I’m choosing the Suicide Prevention Awareness and Resource Council (SPARC), a Charlottesville mental health agency. I’ll be making a donation of my own in honor of the book to SPARC and to a local domestic violence shelter, Shelter for Help in Emergency (SHE) because a dangerous intimate partner relationship also features in the story.

 

For me, trauma and injustice are never just props in my work. Representing fictional characters struggling with very real issues requires diligent research along with determination to flesh out characters well beyond diagnoses and circumstances.

 

Without You Here debuts during National Suicide Prevention Month, so I’ll incorporate messages about that into how I present the book to audiences as well.

 

I don’t take it lightly that I can’t talk about this book without talking about suicide. Everyone who comes to a reading, including myself, will have had some experience of losing someone they know this way.

 

Literary fiction is all about empathy, about exploring human experience with new eyes to find new truths, about meeting a stranger in a story and walking in their shoes throughout it.
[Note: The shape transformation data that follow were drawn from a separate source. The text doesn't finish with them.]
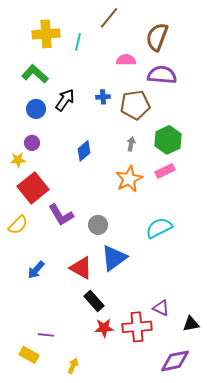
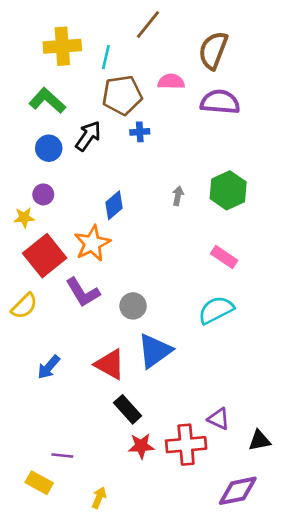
brown pentagon: (135, 105) -> (122, 95), moved
pink rectangle: (165, 171) -> (224, 257), moved, turned 60
orange star: (129, 179) -> (92, 243), moved

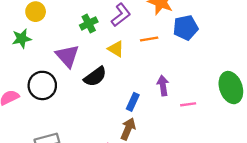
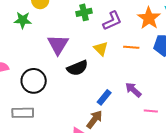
green cross: (89, 23) -> (84, 12), moved
black circle: (42, 85) -> (34, 81), moved
purple arrow: (163, 86) -> (133, 90), turned -54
This is fiction’s superpower. Fictional characters can unlock emotions and ideas we might otherwise have difficulty articulating.

 

In talking about a character or event we discover in fiction, we often find that we’re speaking to a larger experience than what’s on the page, to an experience larger than ourselves.

 

My hope is that my characters and their stories will help other people better understand their own experience, and I hope that the empathy readers find for my characters will translate into greater compassion for people who may be suffering silently around them, struggling with mental illness, with grief, with everyday dislocation and loneliness. The world is desperate for more compassion.